O céu limpo, esticado como um lençol azul profundo, deixava brilhar algumas estrelas tímidas. A brisa salgada, mesmo com o mar distante e fora de vista, chegava como um abraço morno. Ela trazia consigo um cheiro que parecia misturar a promessa alegre do Natal com os traços do cotidiano simples da periferia: o ferro dos trilhos, o aroma de comida de rua e o frescor das plantas que em poucos anos seriam arrancadas para construir novas moradias.

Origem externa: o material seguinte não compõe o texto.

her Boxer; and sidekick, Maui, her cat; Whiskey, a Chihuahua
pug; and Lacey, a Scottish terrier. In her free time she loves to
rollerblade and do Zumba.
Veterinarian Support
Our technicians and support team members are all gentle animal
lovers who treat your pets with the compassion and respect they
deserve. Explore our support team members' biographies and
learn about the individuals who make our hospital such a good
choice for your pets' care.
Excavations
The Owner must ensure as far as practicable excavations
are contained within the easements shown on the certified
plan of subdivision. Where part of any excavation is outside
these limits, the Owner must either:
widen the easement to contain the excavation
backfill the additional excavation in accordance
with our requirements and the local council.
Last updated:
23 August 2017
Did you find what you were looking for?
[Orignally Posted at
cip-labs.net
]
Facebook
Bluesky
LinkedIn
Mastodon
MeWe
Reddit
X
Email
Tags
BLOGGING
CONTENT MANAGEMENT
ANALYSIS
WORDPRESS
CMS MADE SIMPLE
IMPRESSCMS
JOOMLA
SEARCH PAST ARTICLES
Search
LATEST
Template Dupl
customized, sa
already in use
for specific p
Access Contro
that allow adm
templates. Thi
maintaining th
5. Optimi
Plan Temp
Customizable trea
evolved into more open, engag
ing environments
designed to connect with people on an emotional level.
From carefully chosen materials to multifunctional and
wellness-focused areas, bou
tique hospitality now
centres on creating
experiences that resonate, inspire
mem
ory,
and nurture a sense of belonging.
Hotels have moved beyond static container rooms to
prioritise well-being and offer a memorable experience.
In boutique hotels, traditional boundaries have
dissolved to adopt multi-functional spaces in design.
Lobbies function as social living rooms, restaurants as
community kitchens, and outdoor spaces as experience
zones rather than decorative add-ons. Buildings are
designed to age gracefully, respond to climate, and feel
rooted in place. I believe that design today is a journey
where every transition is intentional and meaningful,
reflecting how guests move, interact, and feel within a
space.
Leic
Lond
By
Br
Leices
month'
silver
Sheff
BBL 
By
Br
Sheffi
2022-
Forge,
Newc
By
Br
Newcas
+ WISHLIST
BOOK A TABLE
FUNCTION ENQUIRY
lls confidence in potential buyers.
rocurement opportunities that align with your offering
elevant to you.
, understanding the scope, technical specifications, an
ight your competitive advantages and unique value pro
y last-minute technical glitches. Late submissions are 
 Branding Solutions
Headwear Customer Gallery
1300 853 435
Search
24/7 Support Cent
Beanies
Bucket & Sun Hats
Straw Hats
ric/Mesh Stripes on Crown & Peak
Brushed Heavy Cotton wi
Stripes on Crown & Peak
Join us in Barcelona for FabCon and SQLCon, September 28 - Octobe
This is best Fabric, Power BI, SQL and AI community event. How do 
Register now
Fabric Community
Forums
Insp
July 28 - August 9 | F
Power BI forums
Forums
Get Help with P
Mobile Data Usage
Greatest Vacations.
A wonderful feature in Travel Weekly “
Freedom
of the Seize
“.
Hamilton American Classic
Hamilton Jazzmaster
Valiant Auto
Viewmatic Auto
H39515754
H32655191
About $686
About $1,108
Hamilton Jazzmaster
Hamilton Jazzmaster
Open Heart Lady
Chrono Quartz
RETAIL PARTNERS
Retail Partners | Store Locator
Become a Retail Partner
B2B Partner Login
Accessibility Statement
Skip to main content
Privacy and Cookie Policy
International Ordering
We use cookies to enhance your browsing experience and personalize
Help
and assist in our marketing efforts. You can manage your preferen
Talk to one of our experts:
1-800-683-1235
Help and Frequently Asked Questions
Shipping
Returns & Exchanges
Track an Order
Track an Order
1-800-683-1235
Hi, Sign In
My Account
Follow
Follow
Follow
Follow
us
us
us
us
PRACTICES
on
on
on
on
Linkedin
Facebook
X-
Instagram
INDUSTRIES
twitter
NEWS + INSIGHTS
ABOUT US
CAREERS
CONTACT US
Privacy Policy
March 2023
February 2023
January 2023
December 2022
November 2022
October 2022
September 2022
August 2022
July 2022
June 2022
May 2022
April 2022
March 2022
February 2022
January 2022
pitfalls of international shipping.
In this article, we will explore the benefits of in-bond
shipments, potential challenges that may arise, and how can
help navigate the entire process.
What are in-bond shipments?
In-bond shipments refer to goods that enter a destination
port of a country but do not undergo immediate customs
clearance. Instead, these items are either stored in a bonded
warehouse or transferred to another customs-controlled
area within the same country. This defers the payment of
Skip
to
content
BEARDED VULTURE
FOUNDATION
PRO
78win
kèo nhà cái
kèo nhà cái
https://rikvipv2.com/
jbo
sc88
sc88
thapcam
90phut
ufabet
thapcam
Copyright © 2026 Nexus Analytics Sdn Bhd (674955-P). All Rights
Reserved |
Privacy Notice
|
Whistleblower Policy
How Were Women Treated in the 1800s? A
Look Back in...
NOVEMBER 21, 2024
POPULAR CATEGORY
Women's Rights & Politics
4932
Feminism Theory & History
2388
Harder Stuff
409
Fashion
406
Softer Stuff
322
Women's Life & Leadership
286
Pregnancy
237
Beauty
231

Pedro, ao lado dela, observava as casas ao redor: algumas com tijolos à mostra, outras com cerâmicas descascadas. As ruas estreitas e as luzes que começavam a piscar nas janelas o faziam pensar em como aquele era o seu mundo. Um mundo feito de coisas pequenas, onde tudo parecia conhecido, seguro e exatamente onde deveria estar.

— Vamos entrar? Quer alguma coisa pra comer?

— Faz pão gostoso pra mim?

— Claro, mas só se você prometer terminar o dever de casa antes de mãinha chegar.

Pedro desce da janela correndo, os passos desajeitados do corpo esguio, ecoando pela sala. Ele arrasta uma cadeira com esforço até a mesa de jantar e puxa o caderno da mochila de rodinhas colorida, encostada no pé da mesa marfim. Jaqueline observa a cena com um orgulho que apertava o peito, um amor que não se explicava, apenas se sentia.

Ela segue para a cozinha e tira a frigideira do armário embaixo da pia. Na ação, deixa cair uma tampa, que ressoa alto no chão, quebrando brevemente o silêncio da casa. As panelas bem ariadas refletiam seu rosto jovem e os fios do cabelo presos num rabo de cavalo apressado. Jaqueline abre a geladeira, tira a margarina e um ovo, e depois liga o fogão. O chiado do calor esquentando o metal se misturava ao som quase imperceptível de Pedro apagando a folha de caderno. Em poucos minutos, com uma pitada de orégano e uma fatia de queijo derretendo suavemente, o pão gostoso estaria pronto.